Paleontologists routinely resurrect and sequence DNA from woolly mammoths and other long-extinct species. Future paleontologists, or librarians, may do much the same to pull up Shakespeare’s sonnets, listen to Martin Luther King Jr.’s “I have a dream” speech, or view photos. Researchers in the United Kingdom report today that they’ve encoded these works and others in DNA and later sequenced the genetic material to reconstruct the written, audio, and visual information.

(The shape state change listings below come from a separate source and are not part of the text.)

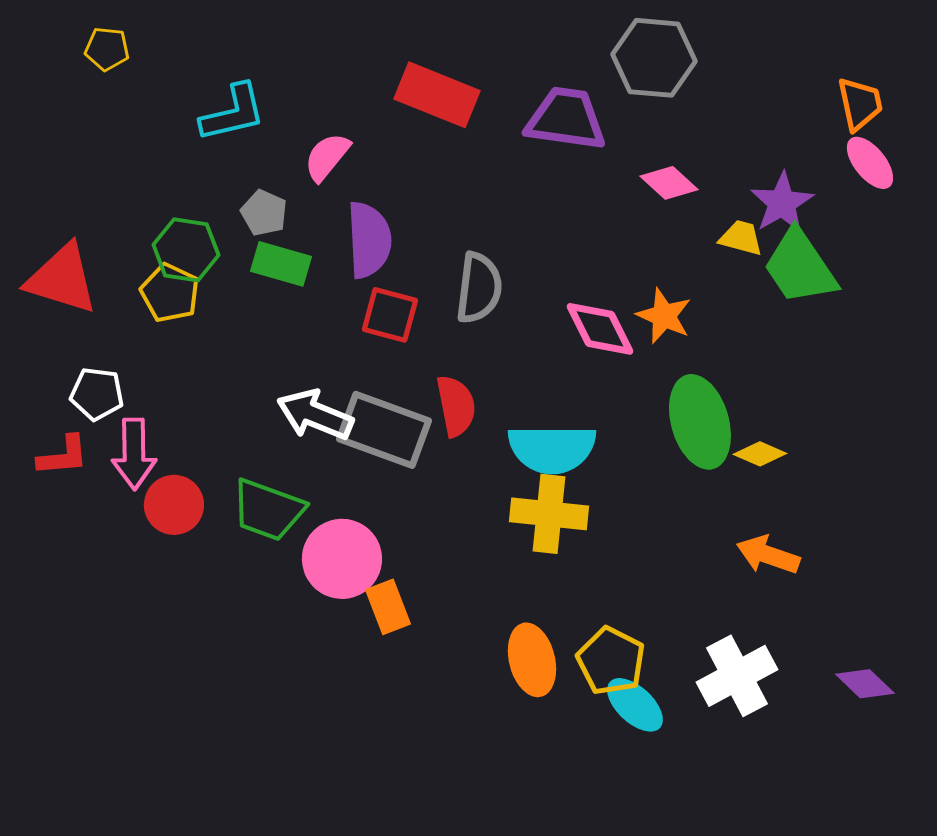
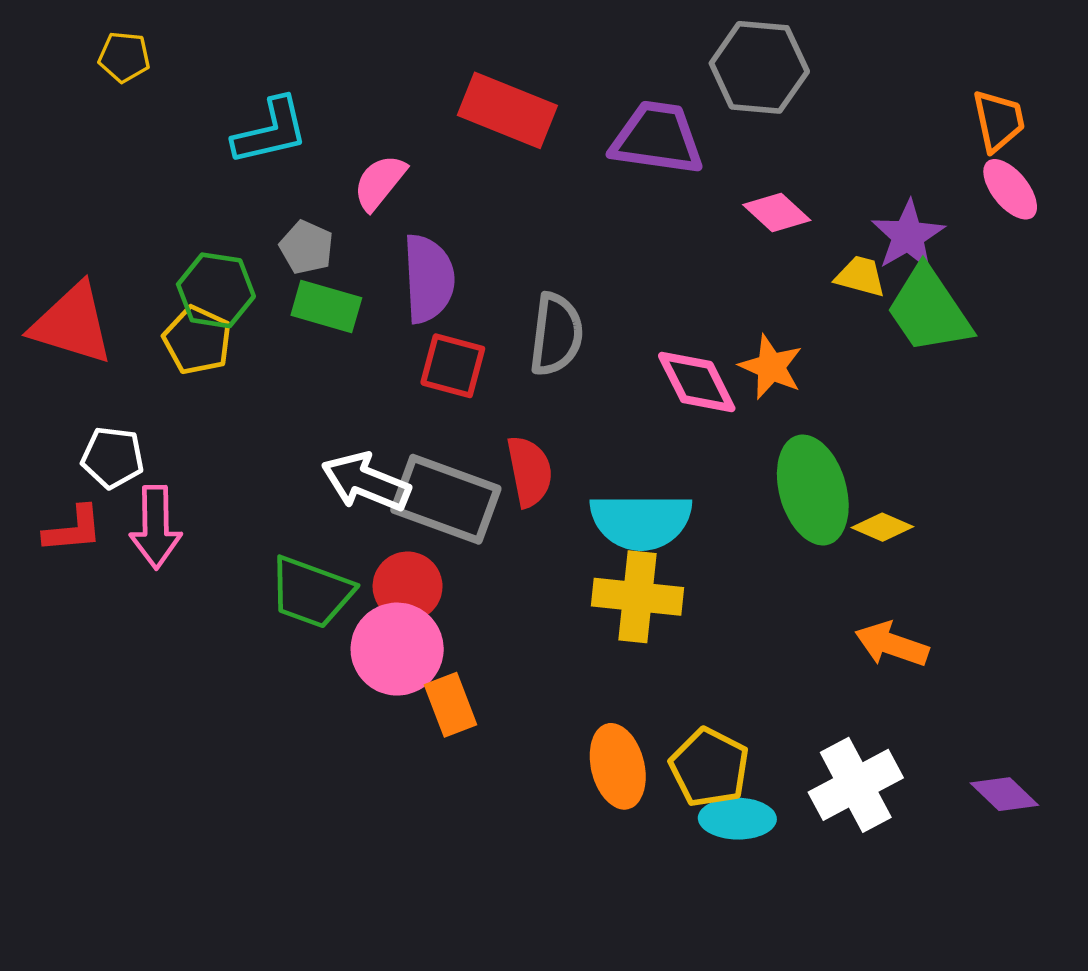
red circle: (174, 505) -> (408, 586), moved
cyan ellipse: (635, 705) -> (737, 819), turned -42

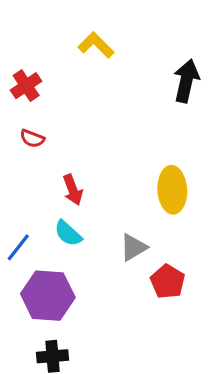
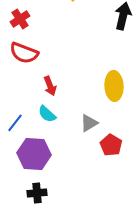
red semicircle: (32, 138) -> (24, 53), size x1.8

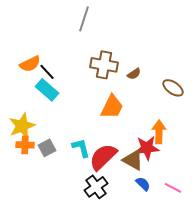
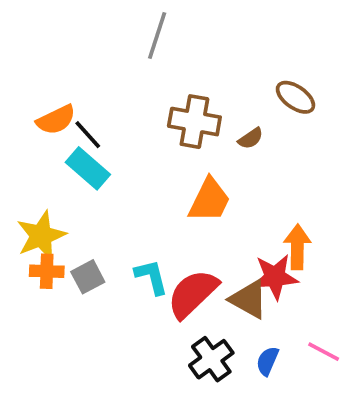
brown ellipse: (173, 88) -> (295, 97), moved
blue semicircle: (143, 184) -> (267, 361), moved, turned -112
black cross: (96, 187) -> (211, 359), moved

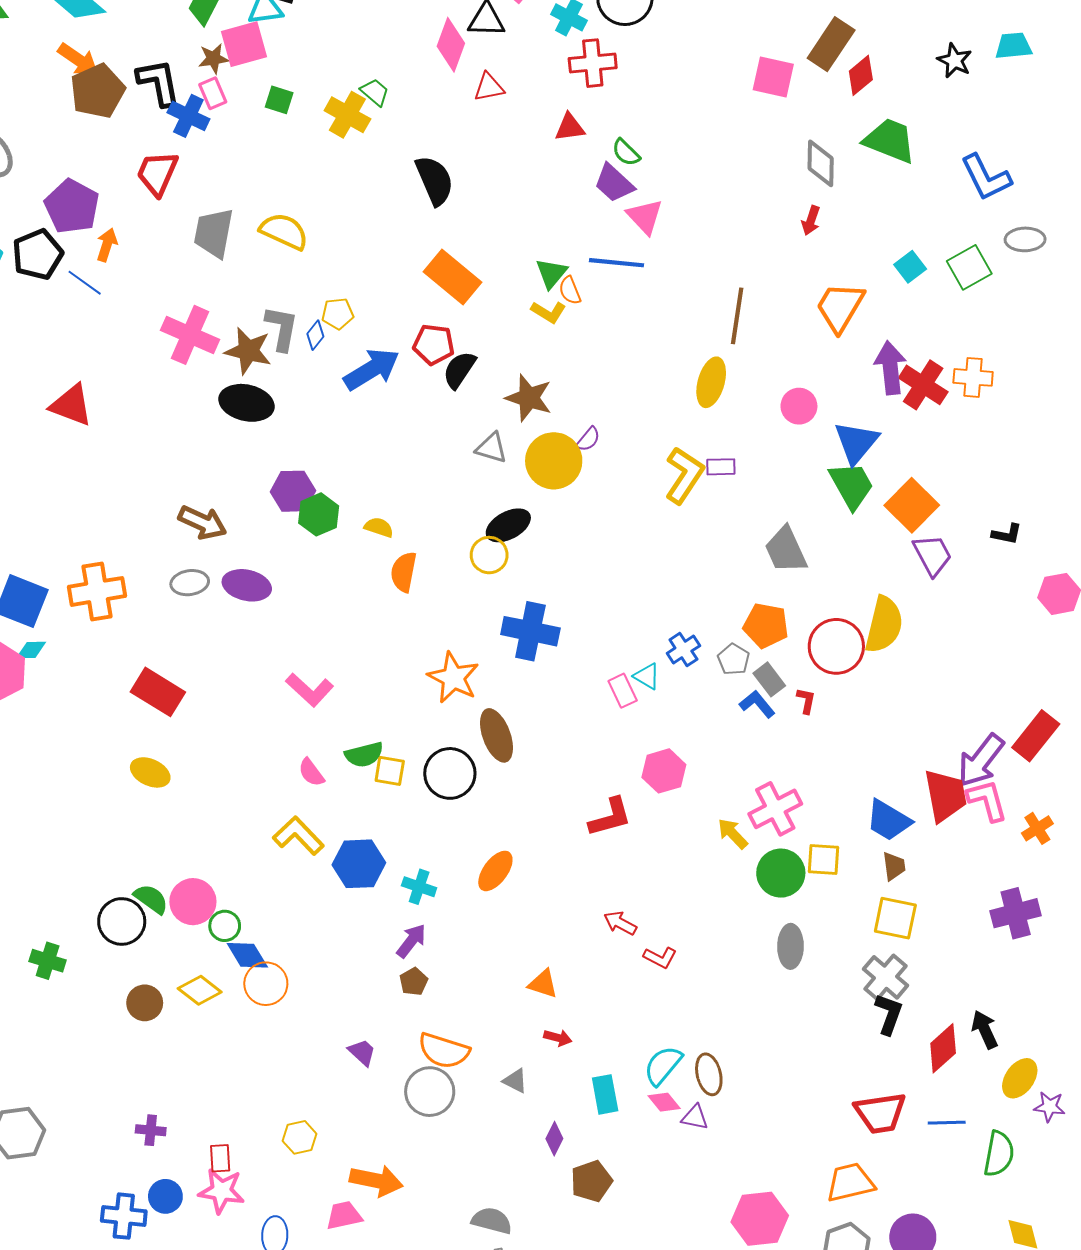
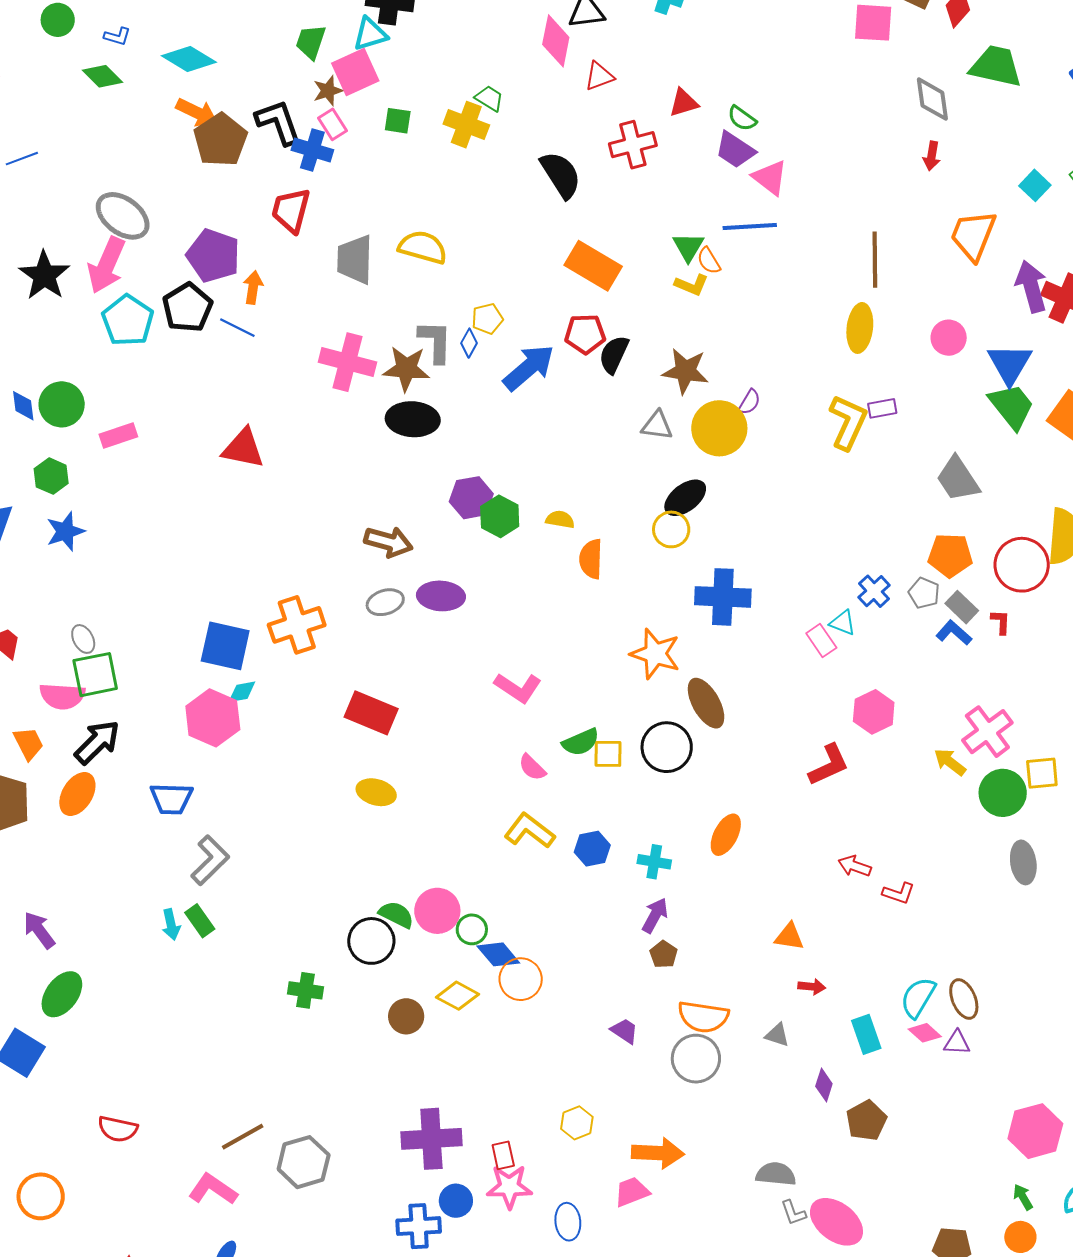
red cross: (593, 63) -> (633, 145), moved
blue hexagon: (359, 864) -> (592, 849), size x0.7
purple cross: (151, 1130) -> (431, 1139), size x2.0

The new work isn’t the first example of large-scale storage of digital information in DNA. Last year, researchers led by bioengineers Sriram Kosuri and George Church of Harvard Medical School reported that they stored a copy of one of Church’s books in DNA, among other things, at a density of about 700 terabits per gram, more than six orders of magnitude more dense than conventional data storage on a computer hard disk. Now, researchers led by molecular biologists Nick Goldman and Ewan Birney of the European Bioinformatics Institute (EBI) in Hinxton, U.K., report online today in Nature that they’ve improved the DNA encoding scheme to raise that storage density to a staggering 2.2 petabytes per gram, three times the previous effort.
To do so, the team first translated written words or other data into a standard binary code of 0s and 1s, and then converted this to a trinary code of 0s, 1s, and 2s—a step needed to help prevent the introduction of errors. The researchers then rewrote that data as strings of DNA’s chemical bases: As, Gs, Cs, and Ts. At the storage density achieved, a single gram of DNA would hold 2.2 million gigabits of information, or about what you can store in 468,000 DVDs. What’s more, the researchers also added an error correction scheme, encoding the information multiple times, among other tricks, to ensure that it could be read back with 100% accuracy.
Beyond demonstrating DNA’s superlative information storage abilities, Goldman, Birney, and their colleagues also asked when such a technology might be worth implementing. Institutions such as the Large Hadron Collider, a particle accelerator in Geneva, Switzerland, produce on the order of 15 petabytes of data each year. So the need for vast archival storage is growing rapidly. Now, such institutions commonly archive data by storing it on magnetic tape. Keeping that data safe over many decades requires rewriting it at regular intervals, adding to the cost of preservation. DNA, on the other hand, can be stable for thousands of years if kept in a cool, dry place. Goldman also notes that the costs of synthesizing DNA, which corresponds to writing the code, as well as sequencing, or reading out the code, are dropping fast. According to the EBI researchers, at current rates, DNA data storage is now cost-effective for only data that need to be archived for 600 years or more. But if the costs of DNA synthesis—currently the most expensive part of the enterprise—drop 100-fold, that break-even number would drop to about 50 years.
Harvard’s Kosuri calls the latest study “good work.” But he says that cost won’t be the hitch. For starters, he notes, once you write a batch of data in DNA, you can’t change it or rewrite over it, as is often done with other data storage technologies. And you can’t access any particular piece of information, but rather must sequence large swaths of DNA to find what you’ve archived.
So even though DNA’s data storage densities are off the charts, it may still be worth putting those family photos on a DVD for now.